Nothing but grey. Red on the grey.

That's right, the fight is over.

I sink down next to her. The lullaby hums on in the background, it's so familiar I feel it singing through my veins. If this is death, it's more peaceful than I could've asked for. It's better than what the Whitecoats will give me if they ever manage to scrape me off the dome floor.

I cough, more blood painting the walls of my throat. Blood gushes in sheets to the floor, drenching anything in its path. Elle leans against me, warm, her curls springing in every direction. I smooth them down and wrap my arm around her. Infinity passes, Elle taking up the hum of the lullaby somewhere between then and now.

"I'll tell you the words next time," she says, stepping back.

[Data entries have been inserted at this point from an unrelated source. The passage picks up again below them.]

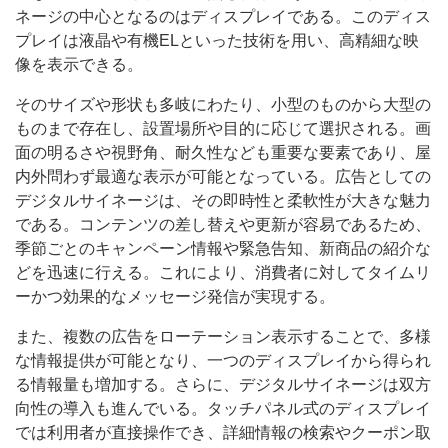
ネージの中心となるのはディスプレイである。このディス
プレイは液晶や有機ELといった技術を用い、高精細な映
像を表示できる。
そのサイズや形状も多岐にわたり、小型のものから大型の
ものまで存在し、設置場所や目的に応じて選択される。画
面の明るさや視野角、耐久性なども重要な要素であり、屋
内外問わず最適な表示が可能となっている。広告としての
デジタルサイネージは、その即時性と柔軟性が大きな魅力
である。コンテンツの差し替えや更新が容易であるため、
季節ごとのキャンペーン情報や緊急告知、新商品の紹介な
どを迅速に行える。これにより、消費者に対してタイムリ
ーかつ効果的なメッセージ発信が実現する。
また、複数の広告をローテーション表示することで、多様
な情報提供が可能となり、一つのディスプレイから得られ
る情報量も増加する。さらに、デジタルサイネージは双方
向性の導入も進んでいる。タッチパネル式のディスプレイ
では利用者が直接操作でき、詳細情報の検索やクーポン取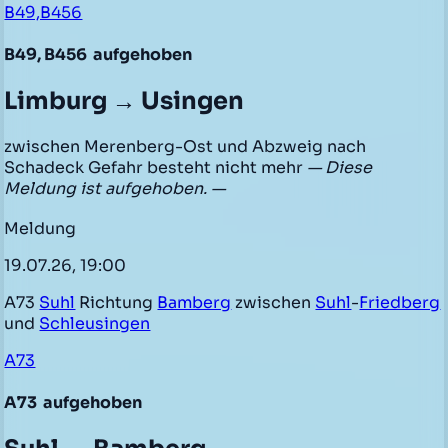
B49,B456
B49, B456
aufgehoben
Limburg → Usingen
zwischen Merenberg-Ost und Abzweig nach
Schadeck Gefahr besteht nicht mehr
— Diese
Meldung ist aufgehoben. —
Meldung
19.07.26, 19:00
A73
Suhl
Richtung
Bamberg
zwischen
Suhl
-
Friedberg
und
Schleusingen
A73
A73
aufgehoben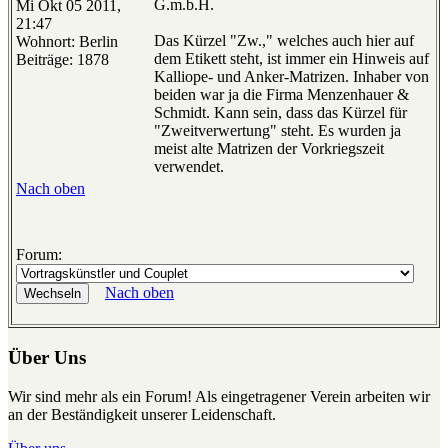
G.m.b.H.
Mi Okt 05 2011,
21:47
Das Kürzel "Zw.," welches auch hier auf
Wohnort: Berlin
dem Etikett steht, ist immer ein Hinweis auf
Beiträge: 1878
Kalliope- und Anker-Matrizen. Inhaber von
beiden war ja die Firma Menzenhauer &
Schmidt. Kann sein, dass das Kürzel für
"Zweitverwertung" steht. Es wurden ja
meist alte Matrizen der Vorkriegszeit
verwendet.
Nach oben
Forum:
Nach oben
Über Uns
Wir sind mehr als ein Forum! Als eingetragener Verein arbeiten wir
an der Beständigkeit unserer Leidenschaft.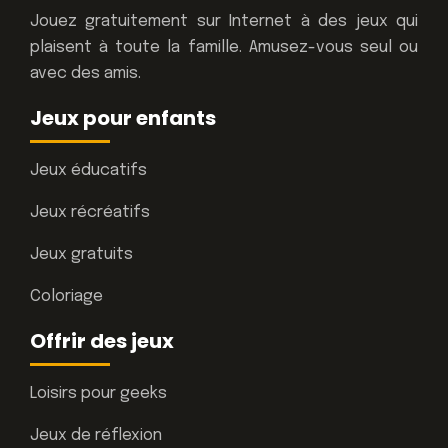
Jouez gratuitement sur Internet à des jeux qui
plaisent à toute la famille. Amusez-vous seul ou
avec des amis.
Jeux pour enfants
Jeux éducatifs
Jeux récréatifs
Jeux gratuits
Coloriage
Offrir des jeux
Loisirs pour geeks
Jeux de réflexion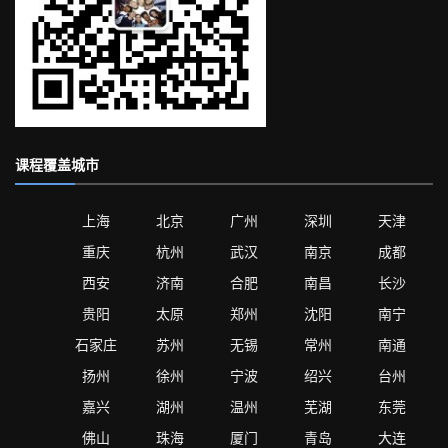
课程覆盖城市
上海
北京
广州
深圳
天津
重庆
杭州
武汉
南京
成都
西安
济南
合肥
南昌
长沙
贵阳
太原
郑州
沈阳
南宁
石家庄
苏州
无锡
常州
南通
扬州
徐州
宁波
绍兴
台州
嘉兴
湖州
温州
芜湖
东莞
佛山
珠海
厦门
青岛
大连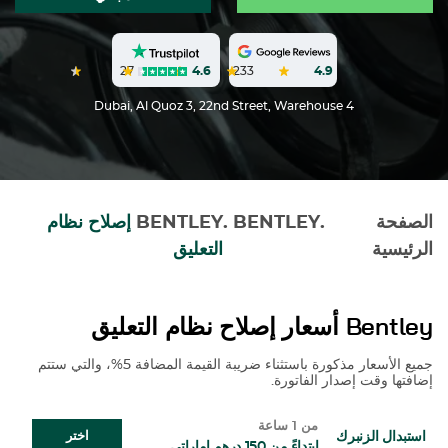
27
4.6
233
4.9
Dubai, Al Quoz 3, 22nd Street, Warehouse 4
الصفحة
.
BENTLEY
.
BENTLEY
إصلاح نظام
الرئيسية
التعليق
Bentley
أسعار إصلاح نظام التعليق
جميع الأسعار مذكورة باستثناء ضريبة القيمة المضافة 5%، والتي ستتم
إضافتها وقت إصدار الفاتورة.
من 1 ساعة
استبدال الزنبرك
اختر
ابتداءً من 150 درهم إماراتي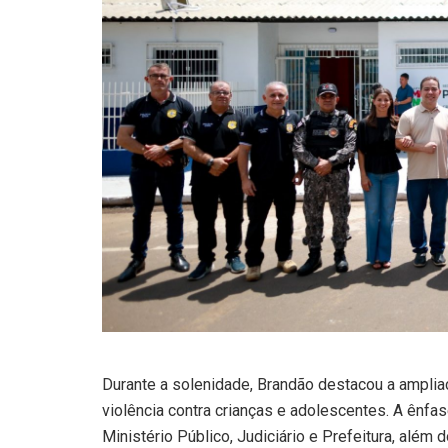
Durante a solenidade, Brandão destacou a ampli
violência contra crianças e adolescentes. A ênfas
Ministério Público, Judiciário e Prefeitura, além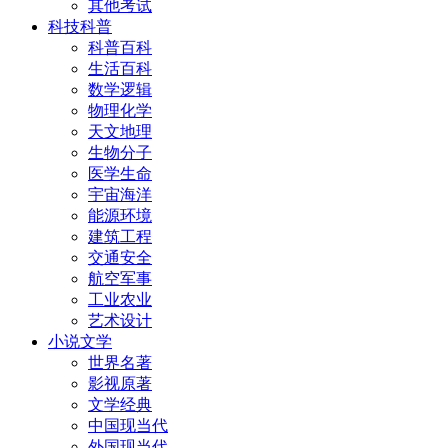
其他考试
科技科普
科普百科
生活百科
数学逻辑
物理化学
天文地理
生物分子
医学生命
宇宙海洋
能源环境
建筑工程
交通安全
航空军事
工业农业
艺术设计
小说文学
世界名著
影视原著
文学经典
中国现当代
外国现当代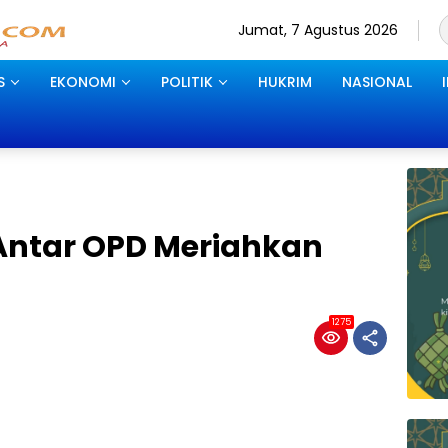
Jumat, 7 Agustus 2026
S
EKONOMI
POLITIK
HUKRIM
NASIONAL
Antar OPD Meriahkan
1275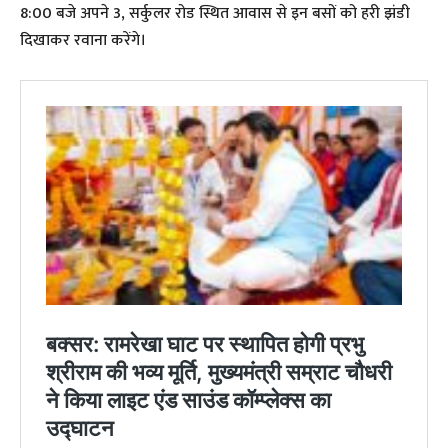
8:00 बजे अपने 3, सर्कुलर रोड स्थित आवास से इन बसों को हरी झंडी
दिखाकर रवाना करेंगे।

"Next time?" The directionless grey begins to tilt on an imaginary axis as if I'm falling in slow motion. Blood loss makes everything fuzzy, and it's starting to get difficult to breathe for an entirely different reason than the lake of blood sitting outside my body instead of inside it. Still, I try to blink away the dizziness. My little sister is right beside me, I can't collapse.

"You can't die yet. You have to fight." Fierceness permeates her words, she sounds determined enough for both of us. But my heart sinks at the mention of fighting. I'm too tired for that. I don't want to spend another day fighting, I don't want to break any more bones, I don't want to hurt anyone else.

"No," I say. The falling sensation doubles, stretching us apart. The space between us bubbles out, swelling with grey. I reach for her. She takes my hand, but blood makes my skin slick. "Elle, when I fight I hurt people. I don't want to do that anymore."

It echoes. I hurt people, I hurt people, I hurt.

"You never hurt me." The lullaby stops, and in the heaviness that follows, she throws her arms around me, pulling me into a hug so tight it's almost violent. Blood soaks us both, but she ignores it, clinging to me. I hug her back until grey static blinds me. Numbness blocks out all but the pressure of Elle's hug and the warmth seeping from her to me. A part of me wishes the lullaby was still playing. A different part of me wonders if it is and I just can't hear it anymore.

"I'll see you later. Te amo, Hendrix."